A Committee will sit in private to reach that conclusion, it will hear virtually no evidence and its report will not be debated in the House. The matter goes into limbo. And that is exactly what happened to me.

I was the whistleblower in 1974, when I wrote a piece in Labour Weekly which alleged that there were Members for hire. That was at the time of Poulson and T. Dan Smith, and allegations such as those about Harold Wilson and the slagheaps and Tony Crosland, the Foreign Secretary, being given a coffee pot. My piece in Labour Weekly said that those allegations were nonsense, and that the number of Members out of 650 in the House who were susceptible to a proposition could be counted on one hand. Immediately the tabloids splashed across their front pages, "Name the guilty five." On the day when the T. Dan Smith trial ended—when what had been sub judice was no longer sub judice—I was the subject of a terrific amount of investigation.
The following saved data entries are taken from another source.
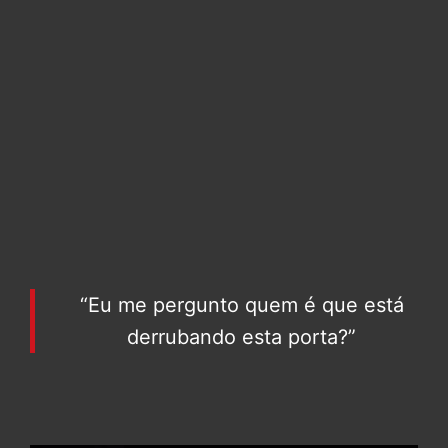
“Eu me pergunto quem é que está
derrubando esta porta?”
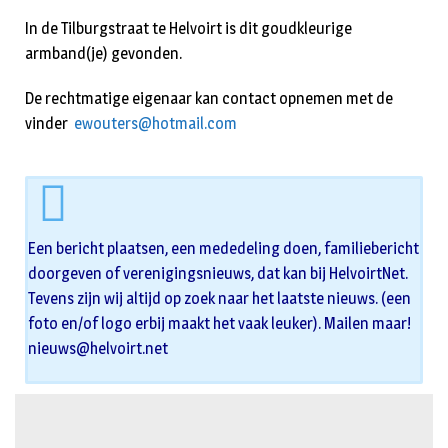
In de Tilburgstraat te Helvoirt is dit goudkleurige
armband(je) gevonden.
De rechtmatige eigenaar kan contact opnemen met de
vinder
ewouters@hotmail.com
Een bericht plaatsen, een mededeling doen, familiebericht
doorgeven of verenigingsnieuws, dat kan bij HelvoirtNet.
Tevens zijn wij altijd op zoek naar het laatste nieuws. (een
foto en/of logo erbij maakt het vaak leuker). Mailen maar!
nieuws@helvoirt.net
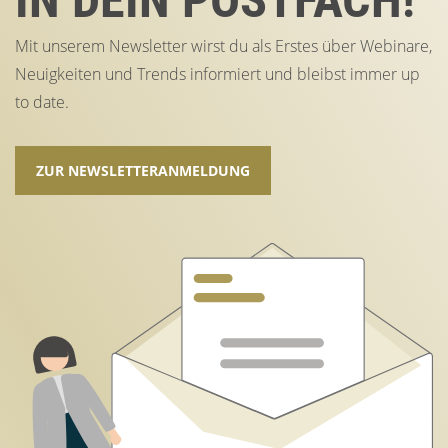
IN DEIN POSTFACH!
Mit unserem Newsletter wirst du als Erstes über Webinare,
Neuigkeiten und Trends informiert und bleibst immer up
to date.
ZUR NEWSLETTERANMELDUNG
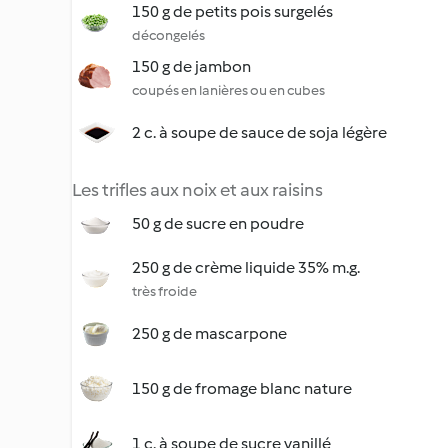
150 g de petits pois surgelés
décongelés
150 g de jambon
coupés en lanières ou en cubes
2 c. à soupe de sauce de soja légère
Les trifles aux noix et aux raisins
50 g de sucre en poudre
250 g de crème liquide 35% m.g.
très froide
250 g de mascarpone
150 g de fromage blanc nature
1 c. à soupe de sucre vanillé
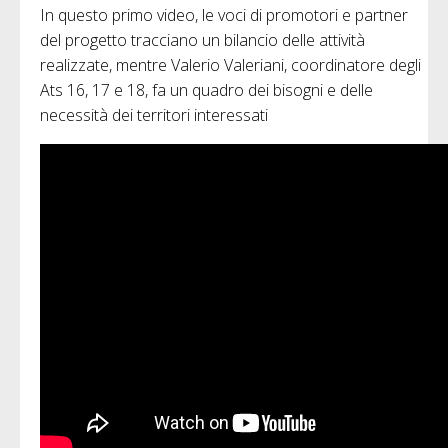
In questo primo video, le voci di promotori e partner
del progetto tracciano un bilancio delle attività
realizzate, mentre Valerio Valeriani, coordinatore degli
Ats 16, 17 e 18, fa un quadro dei bisogni e delle
necessità dei territori interessati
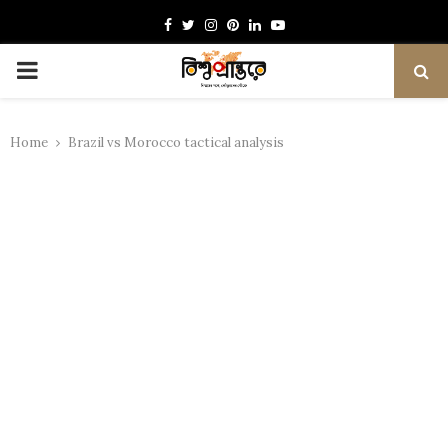
Facebook
Twitter
Instagram
Pinterest
Linkedin
Youtube
PRIMARY
MENU
Home
Brazil vs Morocco tactical analysis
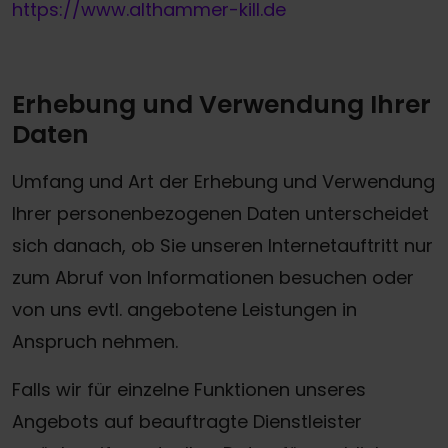
https://www.althammer-kill.de
Erhebung und Verwendung Ihrer
Daten
Umfang und Art der Erhebung und Verwendung
Ihrer personenbezogenen Daten unterscheidet
sich danach, ob Sie unseren Internetauftritt nur
zum Abruf von Informationen besuchen oder
von uns evtl. angebotene Leistungen in
Anspruch nehmen.
Falls wir für einzelne Funktionen unseres
Angebots auf beauftragte Dienstleister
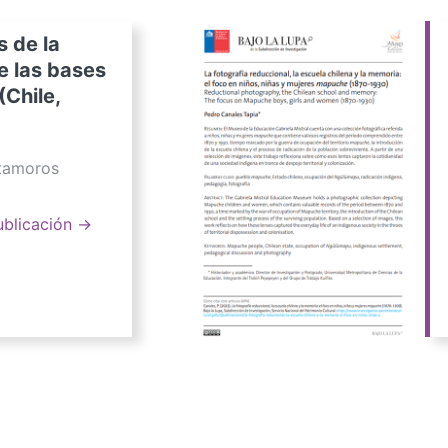
s de la
e las bases
(Chile,
atamoros
ublicación →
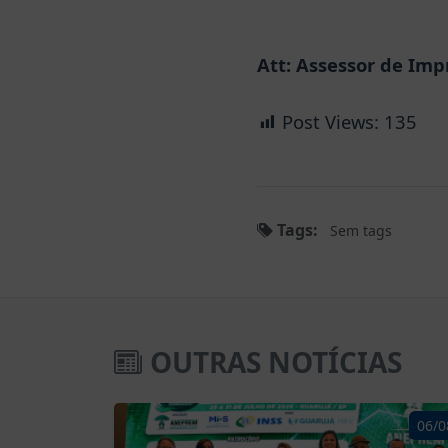
Att: Assessor de Imp
Post Views:
135
Tags:
Sem tags
OUTRAS NOTÍCIAS
06/0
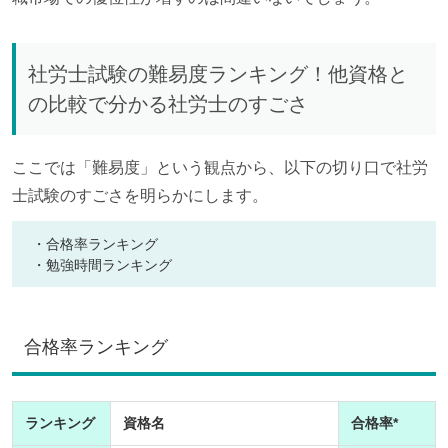
社労士試験の難易度ランキング！他資格と
の比較で分かる社労士のすごさ
ここでは「難易度」という観点から、以下の切り口で社労
士試験のすごさを明らかにします。
・合格率ランキング
・勉強時間ランキング
合格率ランキング
ランキング
資格名
合格率*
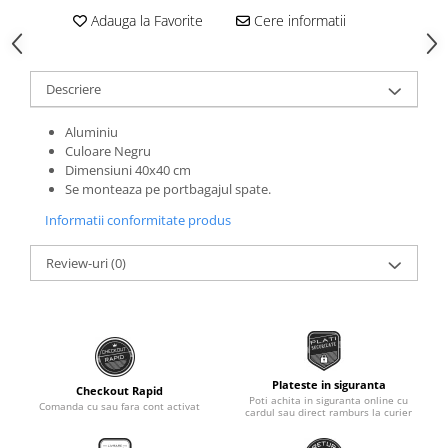
Roti Spate
Adauga la Favorite
Cere informatii
Sonerie
Frane V-Brake
Diverse
Set Roti
Descriere
Accesorii Remorca
Suspensii Spate
Roti ajutatoare
Butuci Roata
Aluminiu
Scaune pentru Copii
Culoare Negru
Pinioane
Transport si Depozitare
Dimensiuni 40x40 cm
Se monteaza pe portbagajul spate.
Schimbator Pinioane
Informatii conformitate produs
Schimbator Foi
Manete Schimbator
Review-uri
(0)
Etrier frana
Jante
Angrenaje
Ureche cadru
Plateste in siguranta
Checkout Rapid
Poti achita in siguranta online cu
Comanda cu sau fara cont activat
Disc frana
cardul sau direct ramburs la curier
Cuvete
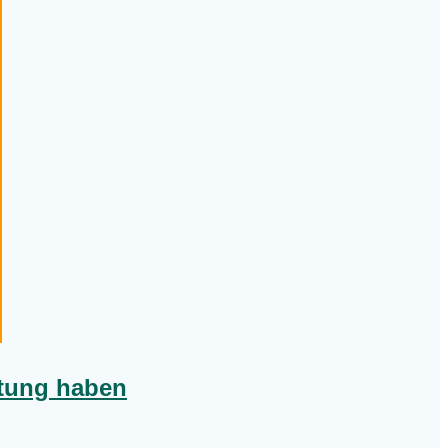
ltung haben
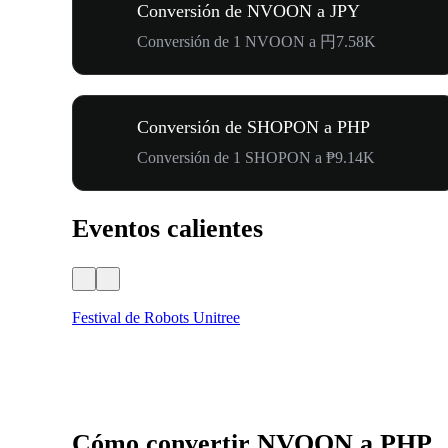
Conversión de NVOON a JPY
Conversión de 1 NVOON a 円7.58K
Conversión de SHOPON a PHP
Conversión de 1 SHOPON a ₱9.14K
Eventos calientes
Festival de Robots Unitree
Cómo convertir NVOON a PHP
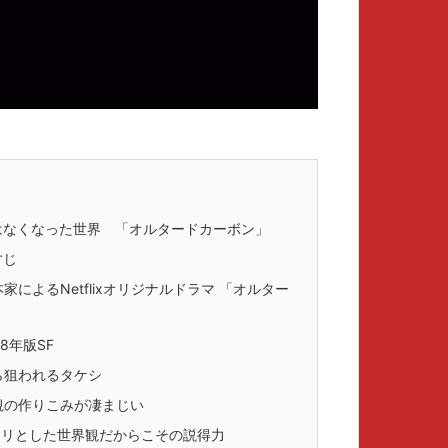
はなくなった世界 「オルタードカーボン」
すじ
によるNetflixオリジナルドラマ 「オルター
8年版SF
ら狙われるタケシ
観の作りこみが凄まじい
リとした世界観だからこその説得力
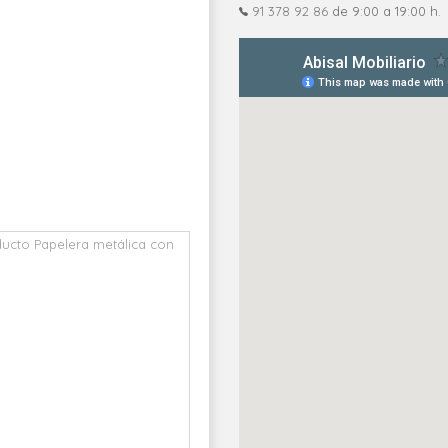
91 378 92 86
de 9:00 a 19:00 h.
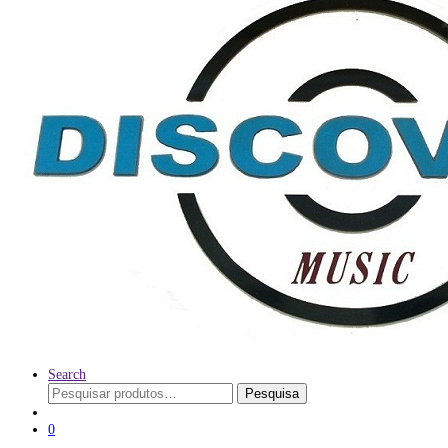
Search
Pesquisar
Pesquisa
por:
0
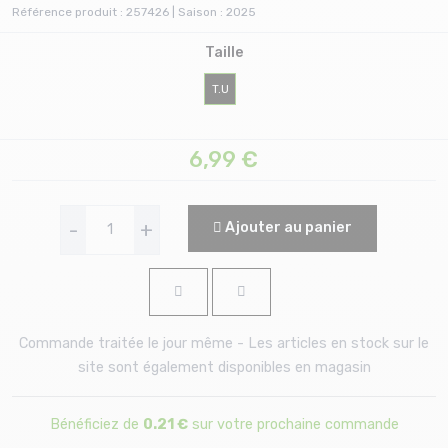
Référence produit : 257426 | Saison : 2025
Taille
T.U
6,99
€
-
+
Ajouter au panier
Commande traitée le jour même - Les articles en stock sur le
site sont également disponibles en magasin
Bénéficiez de
0.21 €
sur votre prochaine commande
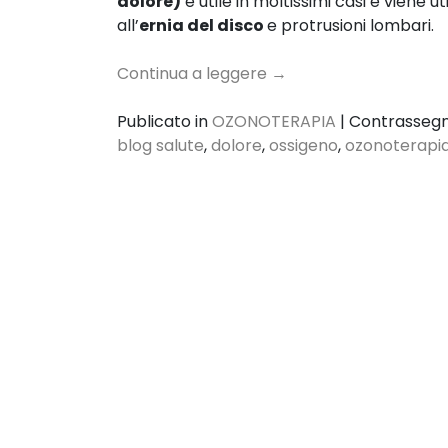
dolore)
è utile in moltissimi casi e viene u
all’
ernia del disco
e protrusioni lombari.
Continua a leggere
→
Publicato in
OZONOTERAPIA
|
Contrasseg
blog salute
,
dolore
,
ossigeno
,
ozonoterapi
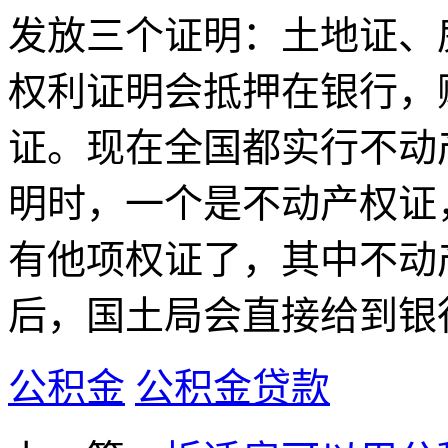
发放三个证明：土地证、
权利证明会抵押在银行，
证。现在全国都实行不动
明时，一个是不动产权证
有他项权证了，其中不动
后，国土局会直接给到银
公积金
公积金贷款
The hon. Member for Peterborough at that time, Sir Harmar Nicholls, stood in the House and moved that the matter be referred to a Privileges Committee. That was between the two elections of 1974, when we had a majority of 22. I might add that things were done differently in those days, because I had to leave the Chamber immediately. With respect to you, Madam Speaker, I think it was the rule at that time that the Members accused had to leave the Chamber.

Madam Speaker

That is no longer the case.

Mr. Ashton

Exactly, but I had to leave.

The matter went upstairs to the Committee, and word came back that I should apologise and that no further action would be taken. I refused, and I put up a defiant defence. I was helped in that by my hon. and learned Friend Arthur Davidson, then the Member for Accrington and now a leading libel lawyer in Fleet street. We said that we had the facts in a file which was about a foot thick and there were immediate panic stations around the place.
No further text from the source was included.